Despite good Canadian potato crop, North American processing market will be tight.

After a late start to the growing season, the Canadian potato crop has caught up and is looking good. However, across the continent the situation isn’t the same and there’s growing concern about short supplies in the processing market.

Victoria Stamper, general manager of the United Potato Growers of Canada

“I would say pretty good, all things considered. If you’d ask people back in May, with the very slow start to the planting due to a very wet and cold spring, the crops are now looking much better overall than had been expected,” Victoria Stamper, general manager of the United Potato Growers of Canada (UPGC), says in a phone interview.

There have been some pockets of concern with hailstorms in parts of Alberta and Saskatchewan, along with hot, dry temperatures in Ontario.

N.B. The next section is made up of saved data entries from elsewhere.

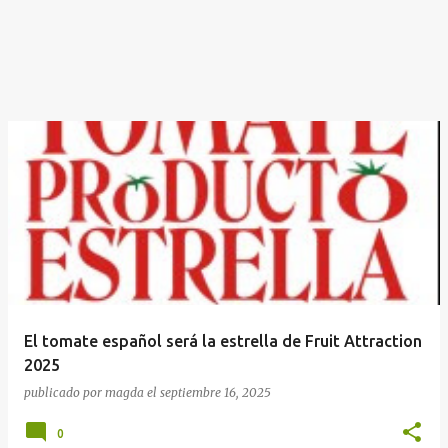
El tomate español será la estrella de Fruit Attraction
2025
publicado por
magda
el
septiembre 16, 2025
0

However, for the most part spuds were able to recover, Stamper notes though there is still concern about yields with reports of lower yields in certain areas.

“We’re seeing the size profile a little smaller. And a lot of people are leaving their potatoes in the ground as long as possible to try to get them to size up,” she explains.

Further south into the United States, growers haven’t been as lucky. In the Columbia Basin growers suffered from cool, wet weather in the spring which held back crop development about two weeks. There was also extreme heat during the summer leading to about three weeks of bulking time to be lost. Dale Lathim, executive director of the Potato Growers of Washington, Inc., says they’re currently harvesting potatoes with yields of about 10 per cent below usual.

Dale Lathim, executive director of the Potato Growers of Washington, Inc.

“The quality is fantastic, just excellent quality. But what is different this year is that normally there is a huge pile of potatoes in the state of Idaho that the processors can go buy out of,” he explains in a phone interview.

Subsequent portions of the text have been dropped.